The driving age is whatever you say it is. 

Just because New Jersey says your 17-year-old’s suddenly road-ready doesn’t make it true. If you want him to have another six months of supervised permit driving, that’s your choice. Don’t give into pressure from your teen or other parents. You decide when he’s ready, and it may not magically happen the moment he turns 17.

Your teen may get into an accident soon. 

Sadly, motor vehicle accidents are the leading cause of death for teens ages 16 to 20 in NJ. And one in every five 16-year-olds in the US gets into a crash, so make sure you get a car with high safety ratings. Start by going to the Insurance Institute for Highway Safety ( for tips on how to find a safe car for your teen. Better yet, have your new driver share a family car. Statistics show adolescents who share a car are far less likely to get into an accident than those with their own wheels.  

When he gets in an accident, he won’t know what to do. 

Make sure to walk him through what to do in an emergency. Even a minor fender bender is likely to freak him out,  so rehearse what to do, who to call  and what to say if  he gets in a crash.  Put a checklist in the glove compartment just in case.

The car will tell you things your teen won’t. 

Keep a spare set of keys and check the car’s “hiding places” frequently.  And no, that’s not “dried oregano for a recipe” in that baggie, no matter how much she protests.

Make a driving contract. 

Many veteran parents say creating a driving contract was one of the best parenting decisions they ’ve ever made.
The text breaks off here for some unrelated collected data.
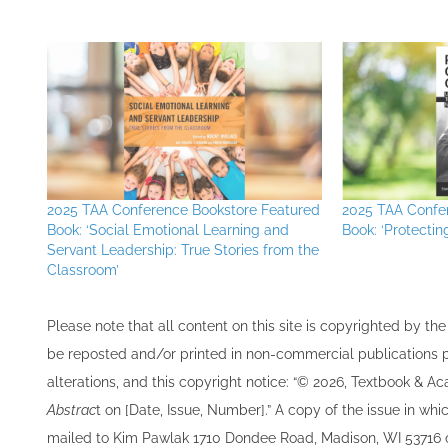
2025 TAA Conference Bookstore Featured
2025 TAA Confe
Book: ‘Social Emotional Learning and
Book: ‘Protectin
Servant Leadership: True Stories from the
Classroom’
Please note that all ​content on this site ​is copyrighted by 
be re​posted and/or printed in non-commercial publications pro
alterations, and this copyright notice: “© 202​6, Textbook & A
Abstrac
t on [Date, Issue, Number].” A copy of the issue in which
mailed to ​K​im Pawlak 1710 Dondee Road, Madison, WI 53716 o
Include all the safety rules you’ve set together, like keeping phones stowed in backpacks and making sure they stick to the rule of only having one passenger in the car for the first year (this is NJ law). Ensure they take care of their car by removing trash from the car floor or keeping a shared car full of gas. Make sure to list the consequences if the rules are broken. Need inspiration? Download our contract at

Ban anything that might take her attention away from the road.
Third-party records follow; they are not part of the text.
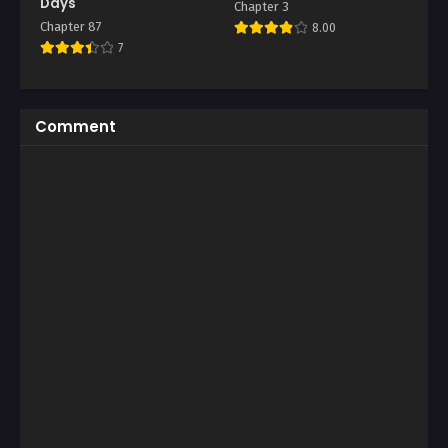
Days
Chapter 3
Chapter 87
8.00
7
Comment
Thirty-four percent of  16- and 17-year-olds admit they’ve sent and responded to text messages while driving. Be specific about what’s not permitted, including the penalties for breaking these rule (consider taking away her phone or limiting her driving to school and work only). This includes talking on a cellphone, texting, checking social media, eating, applying make-up or fiddling with the radio. 

Make sure he gets enough sleep before getting behind the wheel.
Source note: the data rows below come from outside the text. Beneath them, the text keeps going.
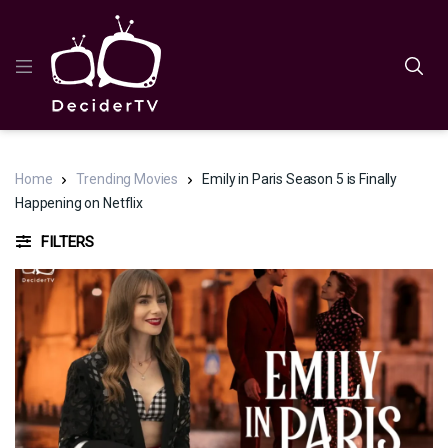
Home
Trending Movies
Emily in Paris Season 5 is Finally
Happening on Netflix
FILTERS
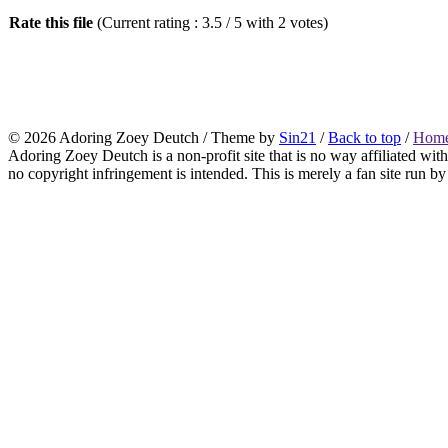
Rate this file
(Current rating : 3.5 / 5 with 2 votes)
© 2026
Adoring Zoey Deutch
/ Theme by
Sin21
/
Back to top
/
Home
Adoring Zoey Deutch is a non-profit site that is no way affiliated wi
no copyright infringement is intended. This is merely a fan site run by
Drowsy driving causes thousands of teen crashes each year, so if your teen is staying up late to cram for an exam, be sure to drive him to school the next morning. 

Only let your teen drive during the day for at least the first six months.

According to the Motor Vehicle Commission, teen crash rates are three times higher after 9 pm. Impose your own addendums to the Graduated Driver’s License (GDL)  rules. His curfew may be 11 pm legally, but in your house, make the rule that he has to be back right after track practice. 

Keep tabs on her with apps.

Download safety apps that help you locate your teen or keep her off her phone while driving. Try Cellcontrol—an app that disables texting and emailing on all cellphones while the car is in motion. Or the SafeDrive app, that sends you texts about where she is and when she exceeds speed limits. 

Teach him to fix a flat before he’s allowed to drive.

Car emergency services are great, but what if your new driver’s on a stretch of road with no cell service?  Or AAA tells him it’s going to be a three-hour wait? There will be times when a driver needs to be able to fix a flat by himself.

Mean what you say.

One of the toughest things about having a new driver is following through on the consequences you’ve established. Driving your kid to swim practice every morning because she skipped curfew isn’t anyone’s idea of a good time, but she broke a rule and now she has to deal with the repercussions. (And so do you. Ugh).